ENTRIES PROVIDED
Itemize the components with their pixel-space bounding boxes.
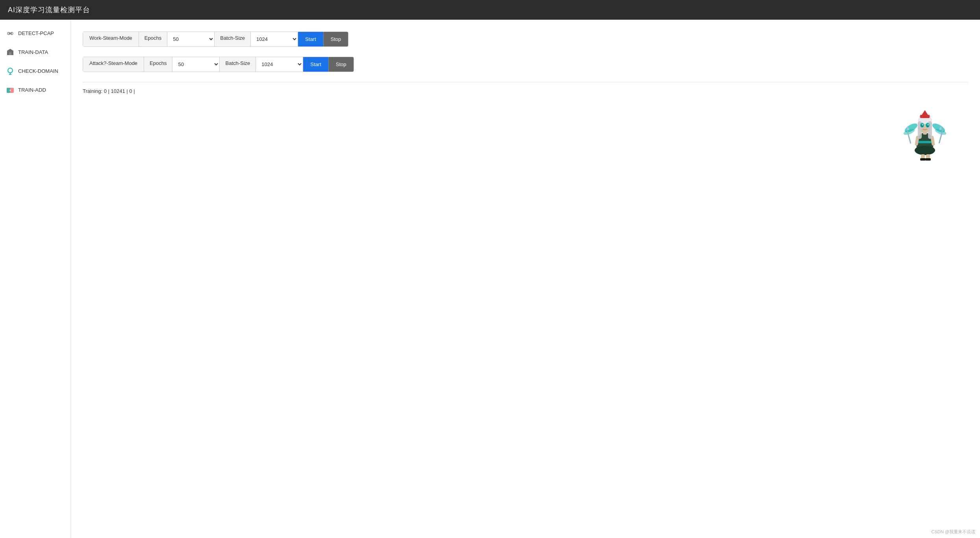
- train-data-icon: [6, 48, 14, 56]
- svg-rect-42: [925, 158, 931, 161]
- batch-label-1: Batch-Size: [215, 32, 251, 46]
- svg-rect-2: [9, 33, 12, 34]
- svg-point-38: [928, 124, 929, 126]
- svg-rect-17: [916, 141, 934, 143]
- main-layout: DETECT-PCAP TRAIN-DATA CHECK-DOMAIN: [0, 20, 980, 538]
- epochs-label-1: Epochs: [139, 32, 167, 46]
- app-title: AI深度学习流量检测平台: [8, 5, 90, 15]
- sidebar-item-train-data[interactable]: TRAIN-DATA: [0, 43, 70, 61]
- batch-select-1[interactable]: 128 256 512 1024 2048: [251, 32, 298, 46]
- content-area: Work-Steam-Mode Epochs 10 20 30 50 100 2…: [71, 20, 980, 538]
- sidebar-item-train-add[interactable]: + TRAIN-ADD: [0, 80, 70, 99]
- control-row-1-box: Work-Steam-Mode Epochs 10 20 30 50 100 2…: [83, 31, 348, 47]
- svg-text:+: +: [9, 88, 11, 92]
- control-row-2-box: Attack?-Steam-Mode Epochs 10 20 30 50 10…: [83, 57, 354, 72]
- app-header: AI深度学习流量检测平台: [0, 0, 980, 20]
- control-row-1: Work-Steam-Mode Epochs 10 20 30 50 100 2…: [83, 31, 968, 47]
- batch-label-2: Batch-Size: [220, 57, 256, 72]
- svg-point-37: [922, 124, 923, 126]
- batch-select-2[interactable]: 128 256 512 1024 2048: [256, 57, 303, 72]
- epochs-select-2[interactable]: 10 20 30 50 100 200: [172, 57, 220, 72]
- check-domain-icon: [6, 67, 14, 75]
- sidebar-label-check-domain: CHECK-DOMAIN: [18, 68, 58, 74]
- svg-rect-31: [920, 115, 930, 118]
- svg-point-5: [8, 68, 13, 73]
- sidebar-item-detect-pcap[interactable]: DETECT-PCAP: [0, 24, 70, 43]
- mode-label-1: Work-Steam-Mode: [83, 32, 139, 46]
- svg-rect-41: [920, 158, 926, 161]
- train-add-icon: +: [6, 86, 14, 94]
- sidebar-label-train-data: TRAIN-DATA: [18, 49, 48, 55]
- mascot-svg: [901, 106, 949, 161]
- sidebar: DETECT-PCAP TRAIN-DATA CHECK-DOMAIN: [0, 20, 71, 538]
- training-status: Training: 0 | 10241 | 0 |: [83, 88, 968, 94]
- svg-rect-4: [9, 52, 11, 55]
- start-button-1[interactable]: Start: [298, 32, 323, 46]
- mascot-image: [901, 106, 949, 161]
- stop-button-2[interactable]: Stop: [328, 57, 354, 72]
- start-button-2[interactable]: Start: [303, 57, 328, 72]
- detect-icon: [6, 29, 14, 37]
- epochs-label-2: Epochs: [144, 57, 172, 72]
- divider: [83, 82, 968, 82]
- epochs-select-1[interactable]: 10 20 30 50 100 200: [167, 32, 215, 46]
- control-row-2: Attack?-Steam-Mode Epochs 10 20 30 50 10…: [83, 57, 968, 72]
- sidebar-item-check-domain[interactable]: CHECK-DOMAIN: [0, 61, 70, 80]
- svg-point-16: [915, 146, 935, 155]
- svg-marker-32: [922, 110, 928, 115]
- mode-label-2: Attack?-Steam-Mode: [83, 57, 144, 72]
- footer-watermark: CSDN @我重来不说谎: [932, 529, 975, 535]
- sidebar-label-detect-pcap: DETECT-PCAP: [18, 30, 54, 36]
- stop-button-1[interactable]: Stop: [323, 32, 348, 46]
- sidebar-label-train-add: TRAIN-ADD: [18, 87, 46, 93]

==

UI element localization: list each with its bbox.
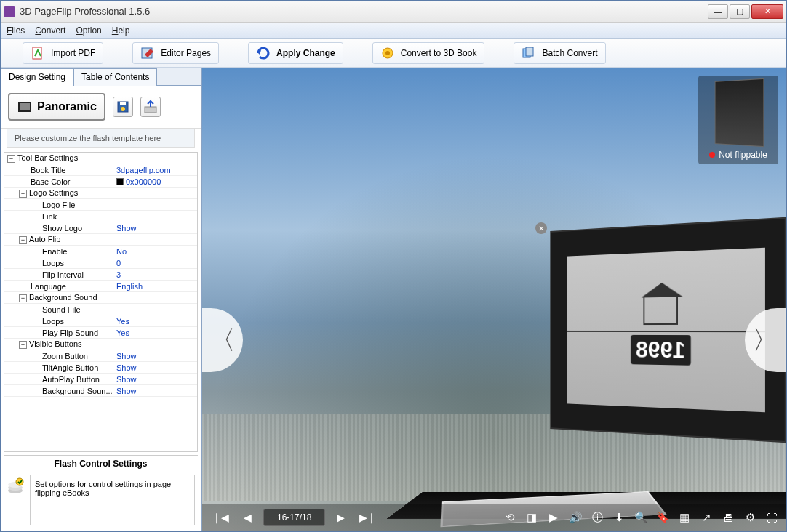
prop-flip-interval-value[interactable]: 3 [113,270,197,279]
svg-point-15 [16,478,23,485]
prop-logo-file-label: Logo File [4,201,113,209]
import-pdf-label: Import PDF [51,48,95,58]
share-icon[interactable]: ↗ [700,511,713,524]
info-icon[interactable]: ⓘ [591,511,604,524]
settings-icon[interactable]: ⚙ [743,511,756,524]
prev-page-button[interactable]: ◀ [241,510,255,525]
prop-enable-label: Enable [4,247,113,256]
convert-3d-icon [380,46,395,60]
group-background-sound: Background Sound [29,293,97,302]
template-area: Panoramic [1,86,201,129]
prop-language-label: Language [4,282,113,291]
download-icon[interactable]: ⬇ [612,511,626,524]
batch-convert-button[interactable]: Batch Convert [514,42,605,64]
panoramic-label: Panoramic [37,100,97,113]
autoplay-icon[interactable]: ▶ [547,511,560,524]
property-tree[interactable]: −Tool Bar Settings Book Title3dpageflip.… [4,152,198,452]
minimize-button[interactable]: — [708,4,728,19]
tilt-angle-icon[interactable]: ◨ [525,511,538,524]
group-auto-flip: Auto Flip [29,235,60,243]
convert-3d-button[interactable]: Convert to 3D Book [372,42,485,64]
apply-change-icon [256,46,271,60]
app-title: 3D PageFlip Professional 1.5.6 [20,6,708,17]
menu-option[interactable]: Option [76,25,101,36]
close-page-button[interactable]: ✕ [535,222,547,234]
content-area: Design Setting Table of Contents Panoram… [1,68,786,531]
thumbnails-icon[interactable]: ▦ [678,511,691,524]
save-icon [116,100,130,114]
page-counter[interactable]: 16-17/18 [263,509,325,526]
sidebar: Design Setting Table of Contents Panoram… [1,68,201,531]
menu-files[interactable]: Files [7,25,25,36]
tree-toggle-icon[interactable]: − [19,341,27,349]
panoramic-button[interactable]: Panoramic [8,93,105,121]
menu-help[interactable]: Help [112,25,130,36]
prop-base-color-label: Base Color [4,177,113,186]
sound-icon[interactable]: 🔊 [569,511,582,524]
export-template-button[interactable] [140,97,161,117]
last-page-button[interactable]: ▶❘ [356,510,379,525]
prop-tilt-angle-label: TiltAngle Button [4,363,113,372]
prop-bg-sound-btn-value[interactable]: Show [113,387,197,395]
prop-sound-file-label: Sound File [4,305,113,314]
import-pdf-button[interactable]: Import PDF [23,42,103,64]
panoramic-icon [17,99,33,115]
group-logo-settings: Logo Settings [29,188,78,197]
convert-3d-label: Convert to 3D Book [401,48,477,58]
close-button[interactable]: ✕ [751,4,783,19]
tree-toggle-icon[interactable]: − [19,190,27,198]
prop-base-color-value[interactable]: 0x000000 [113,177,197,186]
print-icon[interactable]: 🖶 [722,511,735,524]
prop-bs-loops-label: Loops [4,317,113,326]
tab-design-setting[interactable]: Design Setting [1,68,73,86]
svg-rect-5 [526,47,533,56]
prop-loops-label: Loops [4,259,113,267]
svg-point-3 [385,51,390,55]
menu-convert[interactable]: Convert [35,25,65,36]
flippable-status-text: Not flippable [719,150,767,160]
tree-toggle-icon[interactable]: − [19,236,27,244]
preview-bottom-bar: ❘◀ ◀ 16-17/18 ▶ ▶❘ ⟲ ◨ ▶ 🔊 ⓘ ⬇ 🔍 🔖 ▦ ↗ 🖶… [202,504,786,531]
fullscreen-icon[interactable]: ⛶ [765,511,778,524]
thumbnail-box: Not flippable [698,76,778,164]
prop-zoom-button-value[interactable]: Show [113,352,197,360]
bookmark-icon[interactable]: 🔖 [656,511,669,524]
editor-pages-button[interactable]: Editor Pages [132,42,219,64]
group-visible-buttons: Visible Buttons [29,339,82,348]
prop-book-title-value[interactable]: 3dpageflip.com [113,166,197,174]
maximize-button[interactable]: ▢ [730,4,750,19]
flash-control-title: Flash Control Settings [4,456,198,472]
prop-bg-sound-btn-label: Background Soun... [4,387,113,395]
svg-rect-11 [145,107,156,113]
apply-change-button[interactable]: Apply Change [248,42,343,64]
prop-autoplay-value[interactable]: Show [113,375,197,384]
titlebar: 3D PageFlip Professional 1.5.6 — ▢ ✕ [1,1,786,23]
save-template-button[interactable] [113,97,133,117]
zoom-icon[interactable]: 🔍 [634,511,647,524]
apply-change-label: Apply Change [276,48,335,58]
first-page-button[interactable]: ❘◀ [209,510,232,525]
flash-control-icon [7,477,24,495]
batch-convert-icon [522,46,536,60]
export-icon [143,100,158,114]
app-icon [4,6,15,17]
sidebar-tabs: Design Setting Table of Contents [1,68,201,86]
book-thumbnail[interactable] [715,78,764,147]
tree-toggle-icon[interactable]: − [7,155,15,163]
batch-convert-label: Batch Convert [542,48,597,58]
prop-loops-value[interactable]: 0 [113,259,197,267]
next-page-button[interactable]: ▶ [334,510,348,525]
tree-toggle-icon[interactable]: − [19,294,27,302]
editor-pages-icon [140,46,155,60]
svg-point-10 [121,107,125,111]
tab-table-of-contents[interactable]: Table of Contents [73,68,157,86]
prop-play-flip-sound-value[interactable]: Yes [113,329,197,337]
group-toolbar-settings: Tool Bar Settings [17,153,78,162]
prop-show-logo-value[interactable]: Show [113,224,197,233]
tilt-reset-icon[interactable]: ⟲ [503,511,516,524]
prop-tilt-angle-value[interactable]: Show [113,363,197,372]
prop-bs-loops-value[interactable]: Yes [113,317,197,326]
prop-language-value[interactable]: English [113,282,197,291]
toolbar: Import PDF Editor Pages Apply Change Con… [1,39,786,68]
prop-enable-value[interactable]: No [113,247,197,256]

YOUR GOAL
Among the lines above, find those with the word "Stop". Copy them.

TASK SOLUTION
- stop-button-2[interactable]: Stop: [328, 57, 354, 72]
- stop-button-1[interactable]: Stop: [323, 32, 348, 46]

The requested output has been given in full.